Only one stretch of the material below is wanted: everything from the line containing "Imagen: @ThisIsTNA" down to the line containing "أدى فريق فني", both ends included. Repeat it exactly and skip the pictures.

### ENTRIES SHOWN
....

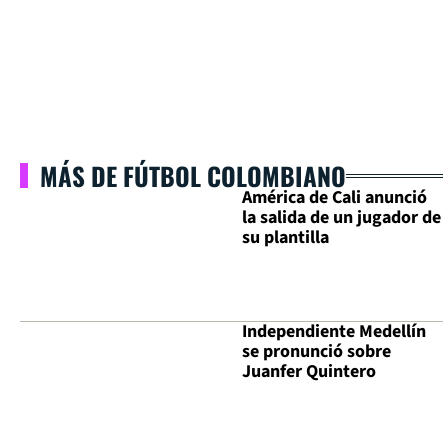
MÁS DE FÚTBOL COLOMBIANO
América de Cali anunció
la salida de un jugador de
su plantilla
Independiente Medellín
se pronunció sobre
Juanfer Quintero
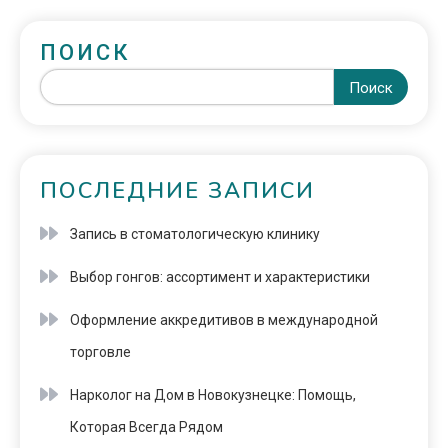
ПОИСК
Поиск
ПОСЛЕДНИЕ ЗАПИСИ
Запись в стоматологическую клинику
Выбор гонгов: ассортимент и характеристики
Оформление аккредитивов в международной
торговле
Нарколог на Дом в Новокузнецке: Помощь,
Которая Всегда Рядом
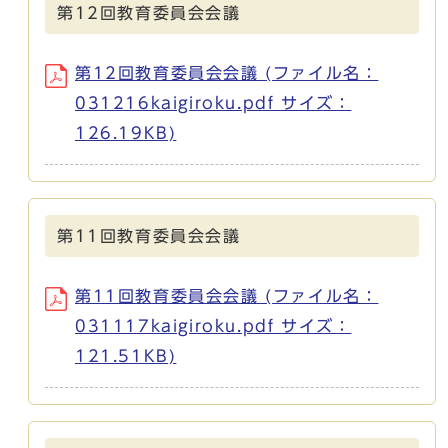
第12回教育委員会会議
第12回教育委員会会議 (ファイル名：
031216kaigiroku.pdf サイズ：
126.19KB)
第11回教育委員会会議
第11回教育委員会会議 (ファイル名：
031117kaigiroku.pdf サイズ：
121.51KB)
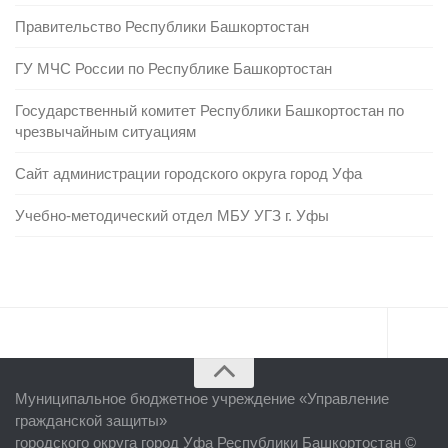
Правительство Республики Башкортостан
ГУ МЧС России по Республике Башкортостан
Государственный комитет Республики Башкортостан по
чрезвычайным ситуациям
Сайт администрации городского округа город Уфа
Учебно-методический отдел МБУ УГЗ г. Уфы
Главная
Муниципальное бюджетное учреждение «
Управление
Об учреждении
гражданской защиты
»
городского округа город Уфа Республики Башкортостан ©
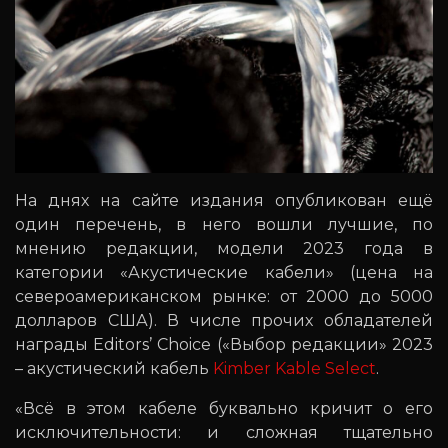
На днях на сайте издания опубликован ещё
один перечень, в него вошли лучшие, по
мнению редакции, модели 2023 года в
категории «Акустические кабели» (цена на
североамериканском рынке: от 2000 до 5000
долларов США). В числе прочих обладателей
награды Editors’ Choice («Выбор редакции» 2023
– акустический кабель
Kimber Kable Select
.
«Всё в этом кабеле буквально кричит о его
исключительности: и сложная тщательно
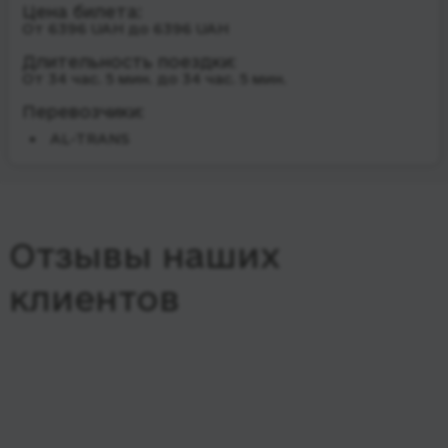
Цена билета:
От 6396 UAH до 6396 UAH
Длительность поездки:
От 34 час. 5 мин. до 34 час. 5 мин.
Перевозчики:
AL-TRANS
Отзывы наших
клиентов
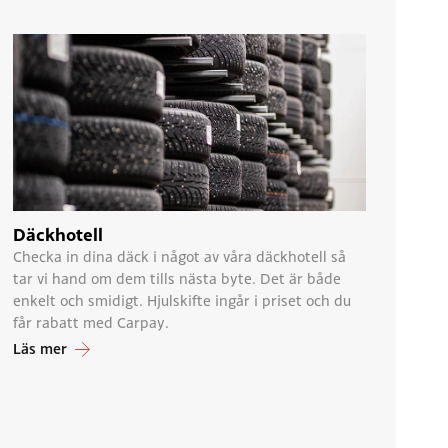
Däckhotell
Checka in dina däck i något av våra däckhotell så
tar vi hand om dem tills nästa byte. Det är både
enkelt och smidigt. Hjulskifte ingår i priset och du
får rabatt med Carpay.
Läs mer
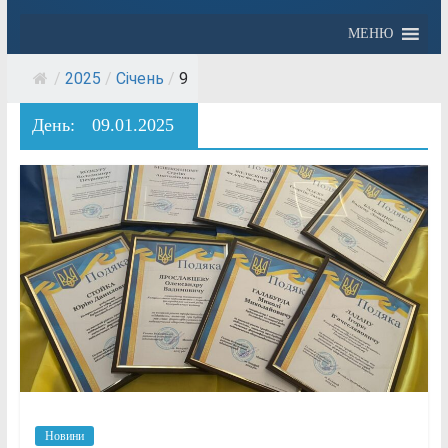
МЕНЮ
/
2025
/
Січень
/
9
День:
09.01.2025
Новини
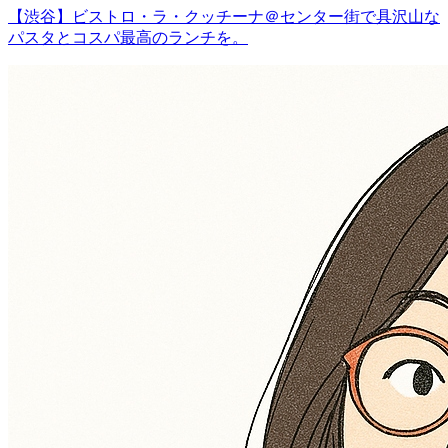
【渋谷】ビストロ・ラ・クッチーナ＠センター街で具沢山な
パスタとコスパ最高のランチを。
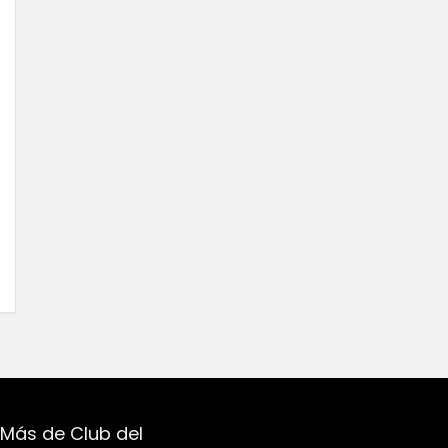
Más de Club del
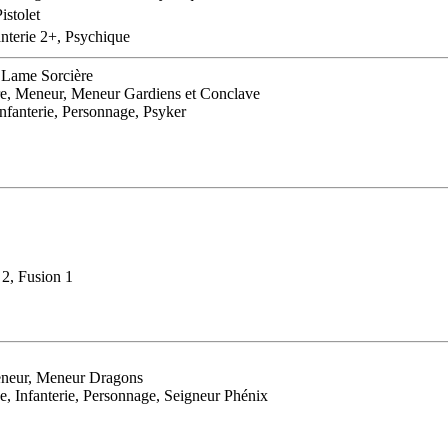
istolet
anterie 2+, Psychique
t Lame Sorcière
ère, Meneur, Meneur Gardiens et Conclave
nfanterie, Personnage, Psyker
2, Fusion 1
Meneur, Meneur Dragons
e, Infanterie, Personnage, Seigneur Phénix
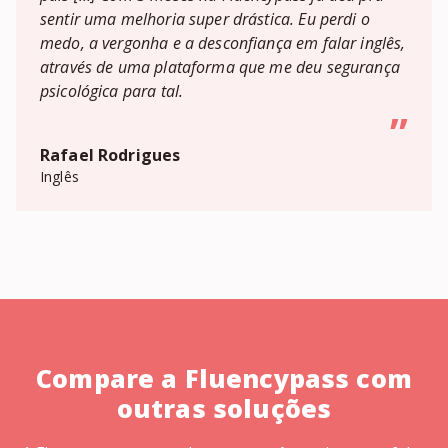
sentir uma melhoria super drástica. Eu perdi o
medo, a vergonha e a desconfiança em falar inglês,
através de uma plataforma que me deu segurança
psicológica para tal.
”
Rafael Rodrigues
Inglês
Compare a Fluencypass com
outras soluções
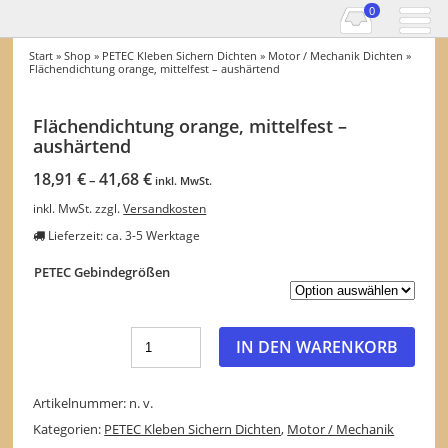
0
Start
»
Shop
»
PETEC Kleben Sichern Dichten
»
Motor / Mechanik Dichten
»
Flächendichtung orange, mittelfest – aushärtend
Flächendichtung orange, mittelfest –
aushärtend
18,91
€
41,68
€
–
inkl. MwSt.
inkl. MwSt.
zzgl.
Versandkosten
Lieferzeit:
ca. 3-5 Werktage
PETEC Gebindegrößen
IN DEN WARENKORB
Artikelnummer:
n. v.
Kategorien:
PETEC Kleben Sichern Dichten
,
Motor / Mechanik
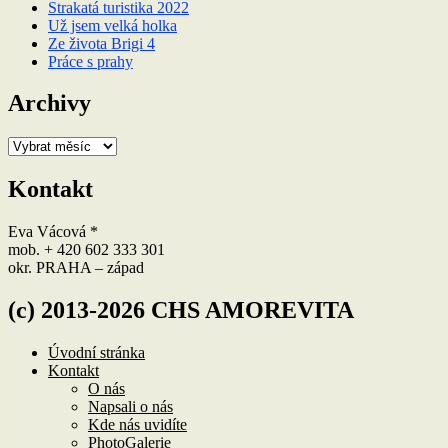
Strakatá turistika 2022
Už jsem velká holka
Ze života Brigi 4
Práce s prahy
Archivy
Archivy
Kontakt
Eva Vácová *
mob. + 420 602 333 301
okr. PRAHA – západ
(c) 2013-2026 CHS AMOREVITA
Úvodní stránka
Kontakt
O nás
Napsali o nás
Kde nás uvidíte
PhotoGalerie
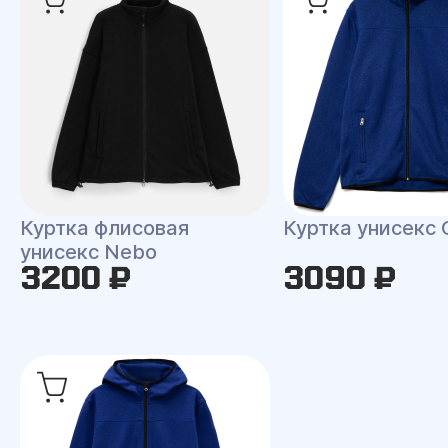
Куртка флисовая
Куртка унисекс 
унисекс Nebo
3200 ₽
3090 ₽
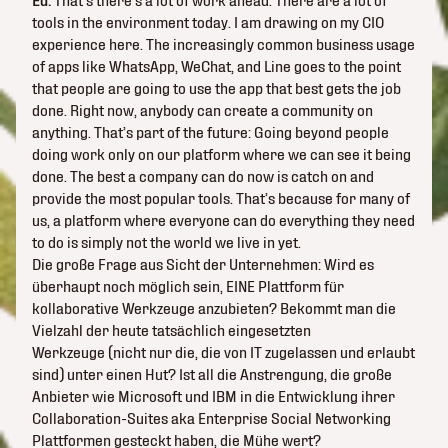
Ed:
That’s there’s a lot of work ahead. There are a lot of
tools in the environment today. I am drawing on my CIO
experience here. The increasingly common business usage
of apps like WhatsApp, WeChat, and Line goes to the point
that people are going to use the app that best gets the job
done. Right now, anybody can create a community on
anything. That’s part of the future: Going beyond people
doing work only on our platform where we can see it being
done. The best a company can do now is catch on and
provide the most popular tools. That’s because for many of
us, a platform where everyone can do everything they need
to do is simply not the world we live in yet.
Die große Frage aus Sicht der Unternehmen: Wird es
überhaupt noch möglich sein, EINE Plattform für
kollaborative Werkzeuge anzubieten? Bekommt man die
Vielzahl der heute tatsächlich eingesetzten
Werkzeuge (nicht nur die, die von IT zugelassen und erlaubt
sind) unter einen Hut? Ist all die Anstrengung, die große
Anbieter wie Microsoft und IBM in die Entwicklung ihrer
Collaboration-Suites aka Enterprise Social Networking
Plattformen gesteckt haben, die Mühe wert?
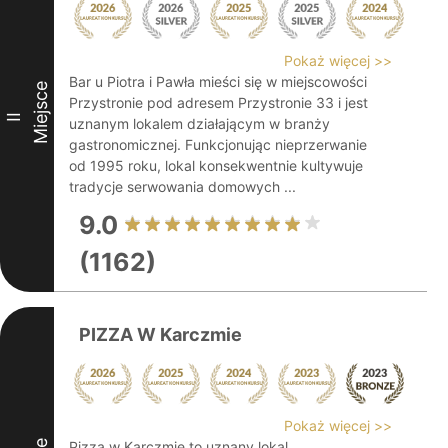
Pokaż więcej >>
Bar u Piotra i Pawła mieści się w miejscowości
Miejsce
Przystronie pod adresem Przystronie 33 i jest
II
uznanym lokalem działającym w branży
gastronomicznej. Funkcjonując nieprzerwanie
od 1995 roku, lokal konsekwentnie kultywuje
tradycje serwowania domowych ...
9.0
(1162)
PIZZA W Karczmie
Pokaż więcej >>
Pizza w Karczmie to uznany lokal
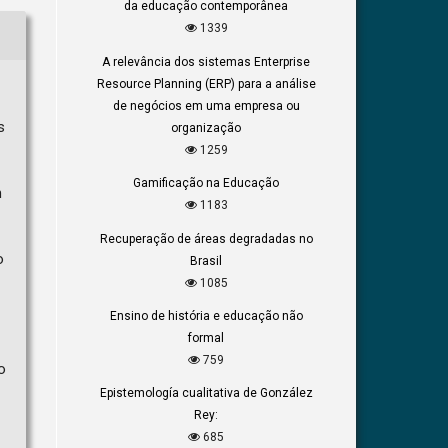
da educação contemporânea
1339
A relevância dos sistemas Enterprise
Resource Planning (ERP) para a análise
de negócios em uma empresa ou
s
organização
1259
Gamificação na Educação
m
1183
Recuperação de áreas degradadas no
o
Brasil
1085
Ensino de história e educação não
formal
759
o
Epistemología cualitativa de González
Rey:
685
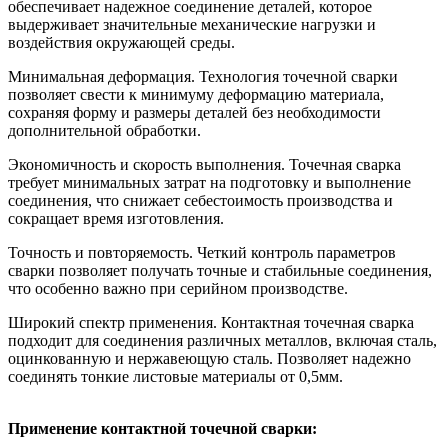
обеспечивает надежное соединение деталей, которое
выдерживает значительные механические нагрузки и
воздействия окружающей среды.
Минимальная деформация. Технология точечной сварки
позволяет свести к минимуму деформацию материала,
сохраняя форму и размеры деталей без необходимости
дополнительной обработки.
Экономичность и скорость выполнения. Точечная сварка
требует минимальных затрат на подготовку и выполнение
соединения, что снижает себестоимость производства и
сокращает время изготовления.
Точность и повторяемость. Четкий контроль параметров
сварки позволяет получать точные и стабильные соединения,
что особенно важно при серийном производстве.
Широкий спектр применения. Контактная точечная сварка
подходит для соединения различных металлов, включая сталь,
оцинкованную и нержавеющую сталь. Позволяет надежно
соединять тонкие листовые материалы от 0,5мм.
Применение контактной точечной сварки:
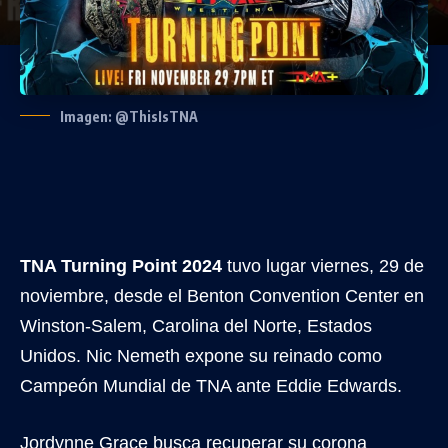
Imagen: @ThisIsTNA
TNA Turning Point 2024
tuvo lugar viernes, 29 de
noviembre, desde el Benton Convention Center en
Winston-Salem, Carolina del Norte, Estados
Unidos. Nic Nemeth expone su reinado como
Campeón Mundial de TNA ante Eddie Edwards.
Jordynne Grace busca recuperar su corona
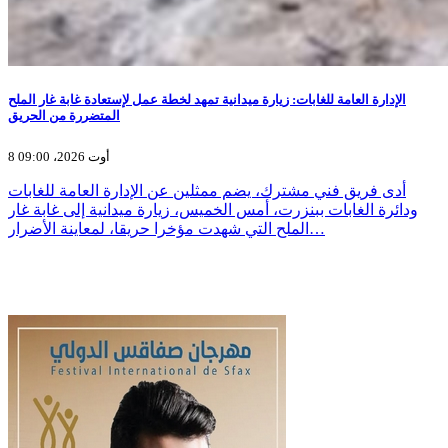
الإدارة العامة للغابات: زيارة ميدانية تمهد لخطة عمل لإستعادة غابة غار الملح
المتضررة من الحريق
8 أوت 2026، 09:00
أدى فريق فني مشترك، يضم ممثلين عن الإدارة العامة للغابات
ودائرة الغابات ببنزرت، أمس الخميس، زيارة ميدانية إلى غابة غار
الملح التي شهدت مؤخرا حريقا، لمعاينة الأضرار…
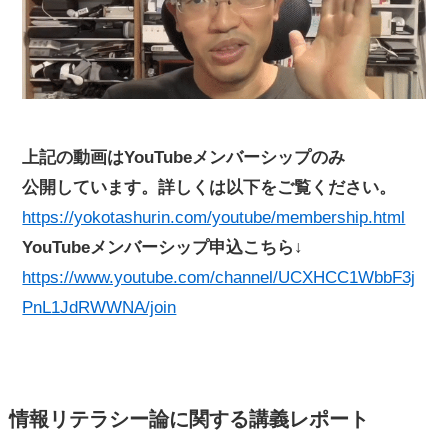
上記の動画はYouTubeメンバーシップのみ
公開しています。詳しくは以下をご覧ください。
https://yokotashurin.com/youtube/membership.html
YouTubeメンバーシップ申込こちら↓
https://www.youtube.com/channel/UCXHCC1WbbF3j
PnL1JdRWWNA/join
情報リテラシー論に関する講義レポート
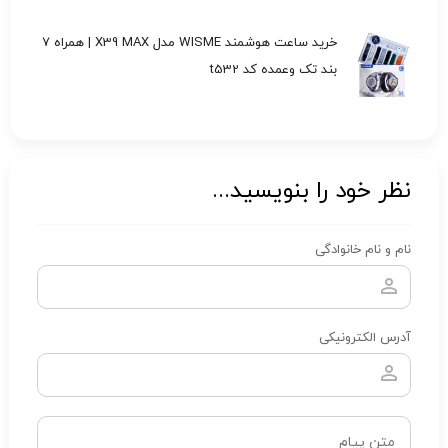
خرید ساعت هوشمند WISME مدل X39 MAX | همراه 7
بند تک وعمده کد t532
نظر خود را بنویسید...
نام و نام خانوادگی
آدرس الکترونیکی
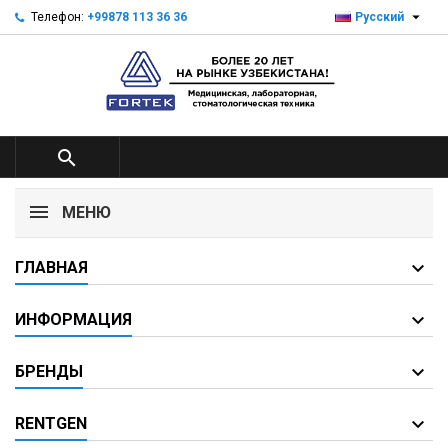

Телефон:
+99878 113 36 36
Русский

МЕНЮ
ГЛАВНАЯ
ИНФОРМАЦИЯ
БРЕНДЫ
RENTGEN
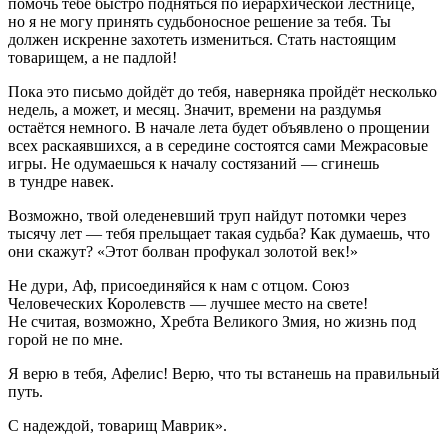
помочь тебе быстро подняться по иерархической лестнице,
но я не могу принять судьбоносное решение за тебя. Ты
должен искренне захотеть измениться. Стать настоящим
товарищем, а не падлой!
Пока это письмо дойдёт до тебя, наверняка пройдёт несколько
недель, а может, и месяц. Значит, времени на раздумья
остаётся немного. В начале лета будет объявлено о прощении
всех раскаявшихся, а в середине состоятся сами Меж
расов
ые
игры. Не одумаешься к началу состязаний — сгинешь
в тундре навек.
Возможно, твой оледеневший труп найдут потомки через
тысячу лет — тебя прельщает такая судьба? Как думаешь, что
они скажут? «Этот болван профукал золотой век!»
Не
дури
, Аф, присоединяйся к нам с отцом. Союз
Человеческих Королевств — лучшее место на свете!
Не считая, возможно, Хребта Великого Змия, но жизнь под
горой не по мне.
Я верю в тебя, Афелис! Верю, что ты встанешь на правильный
путь.
С надеждой, товарищ Маврик».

....

### EXPECTED ANSWER
Imagen: @ThisIsTNA
TNA Turning Point 2024
tuvo lugar viernes, 29 de
noviembre, desde el Benton Convention Center en
Winston-Salem, Carolina del Norte, Estados
Unidos. Nic Nemeth expone su reinado como
Campeón Mundial de TNA ante Eddie Edwards.
Jordynne Grace busca recuperar su corona
الإدارة العامة للغابات: زيارة ميدانية تمهد لخطة عمل لإستعادة غابة غار الملح
المتضررة من الحريق
8 أوت 2026، 09:00
أدى فريق فني مشترك، يضم ممثلين عن الإدارة العامة للغابات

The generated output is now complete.